The Ipswitch Gateway – moving your data out of the DMZ

MOVEit Transfer (formerly MOVEit DMZ) has traditionally been installed in the demilitarised zone of the network, relying on the AES256 encrypted file system to protect the data at rest in the application. Whilst this suits a number of organisations, there are many security officers who are unhappy with the idea and prefer to keep their data internal to the network.

The Ipswitch Gateway allows this by creating a reverse proxy in the DMZ for the MOVEit Transfer server. The great thing about this is that you no longer need to open any ports from the internet into your MOVEit Transfer server. The only port requirements are the standard FTPS/SFTP/HTTPS ports from the internet into the Gateway server. No ports are opened from the Gateway server to anywhere else. Instead, a VPN tunnel is opened from the Transfer server to the Gateway server as in the diagram below.

The Gateway comes with a simple-to-use interface that allows you to configure the incoming protocols and redirect them if required (for example, http can be redirected to https).

On the Transfer server, you can check the status of the VPN tunnel via network connections:

Early versions of the Ipswitch Gateway had some issues.
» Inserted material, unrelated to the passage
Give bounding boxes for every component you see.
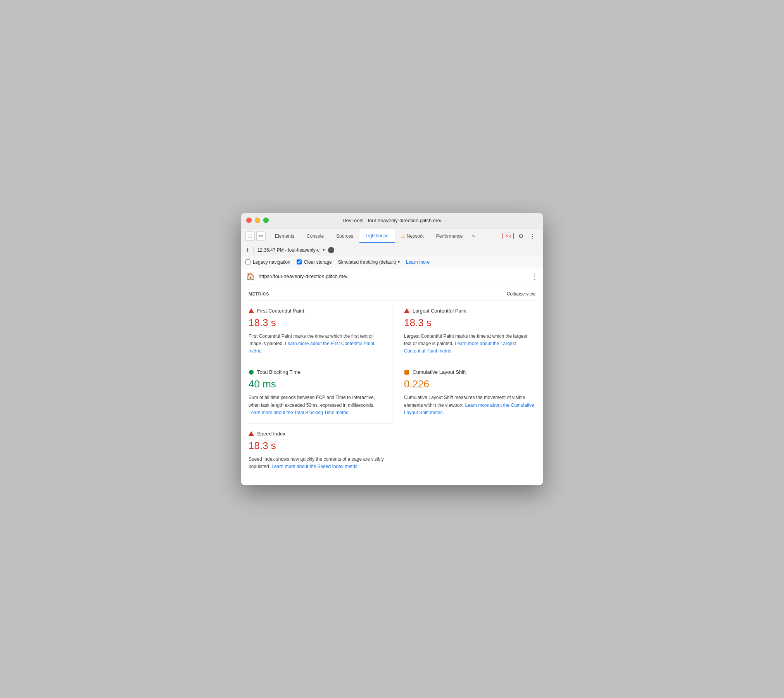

For example inbound traffic assumed the IP address of the VPN tunnel, rather than the originating client. This has been fixed in the latest version and the source IP shows correctly.

Please note that you need one Gateway for each Transfer server – in a load-balanced environment the load balancer is placed between the Gateway and the internet. Traffic from inside the network can of course continue to be directed straight to the Transfer server (or internal load balancer) without needing to go via the Gateway.

Finally, note that the Ipswitch Gateway provides reverse proxy services for MOVEit Transfer only – it does not (currently) act as a forward proxy for MOVEit Automation.